採血管を机に置き直しながら、淡々と続ける。

 

「“全て”ではないよ。興味が持てないものもある」

 

「例えば?」

 

ネルが目だけで問い返す。

 

ドクは迷いなく答えた。

 

「既に完全に説明できるもの。既に枯れた法則。既に予測可能な世界」

 

コツ、と採血管を指で弾く。

 

「そういうものは退屈だ」

 

ネルは鼻で笑った。

 

「要するに、未知だけ追ってるってことか」

 

「それも少し違う」

 

ドクはそこで初めて視線を上げた。ネルを見ているようで、その奥の“現象”を見ている目。

 

「私は“未知そのもの”が好きなわけじゃない」

 

「じゃあ何だよ」

 

短く返すネルに、ドクは静かに言った。

 

「“既知に変わる瞬間”だ」

 

空気が一瞬だけ、温度を失う。

 

ネルはわずかに目を細める。

 

「……面倒くさい言い方するな」

 

「君達は単純に言うだろう?“攻略”とか“クリア”とか」

 

「まぁな」

 

「私はその途中が好きだ。
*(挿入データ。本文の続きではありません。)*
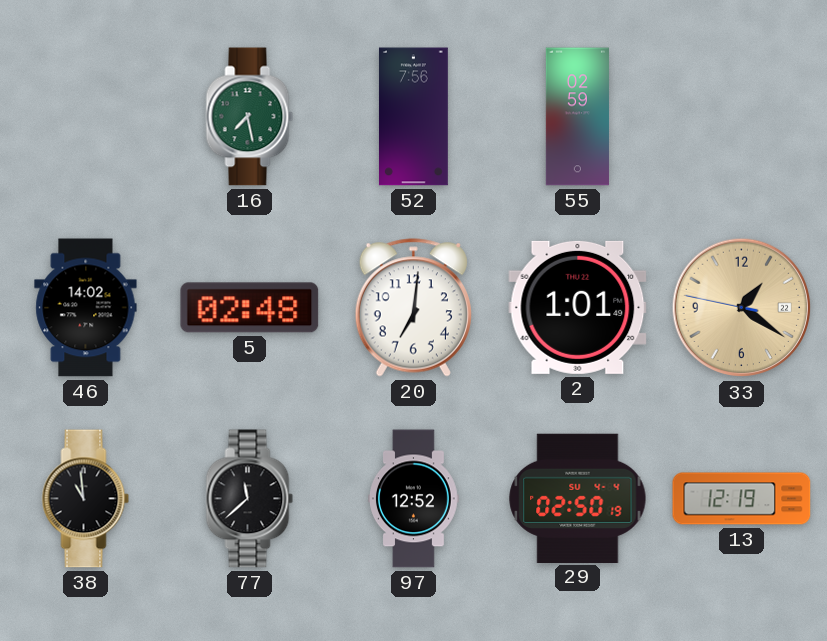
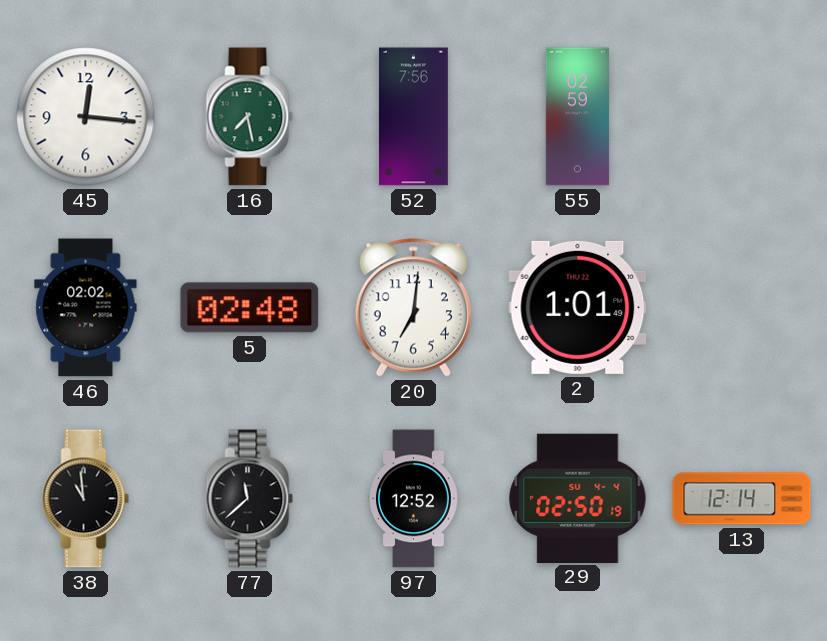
45: none -> 12:16
46: 14:02 -> 02:02
33: 1:20 -> none
13: 12:19 -> 12:14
未知が既知に“落ちていく瞬間”を見るのがね」

 

ネルは椅子の背に体重を預け直し、天井を見た。

 

「…少佐もだけど、よく追い出されないなお前ら」

 

「まぁ多少の実績も残しているからね」

 

「…お陰でエンジニア部の製品が最近軒並み戦闘重視なんだけどな」

 

「それは中尉の所為だろう。突破に躍起になっていると聞くよ」

 

「で、次は大尉だって話だろ」

 

「そう聞いたね。ああ、そうだネル君」

 

「何だよ、もう帰るぞ」

 

ネルは立ち上がる。

 

「今回の結果は後日モモトークで送ろうか?それとも部室に郵送しようか?」

 

「急に医者に戻んじゃねえ!」

 

 

「ま、いいや。アンタ等が何かやったらぶん殴ればいいんだからな」

 

「やれ、それは困る。前にやられた傷がまだ痛むんだ」

 

「年寄みたいなこと言うな」

 

ネルが去っていったドアを眺め、採血管の中で満ちていく赤を愛おしそうに眺める。

 

机の中からファイルを取り出す。

C&C用のファイルだ。

前回と変わったことが無いか、これから徹底的に洗い出す。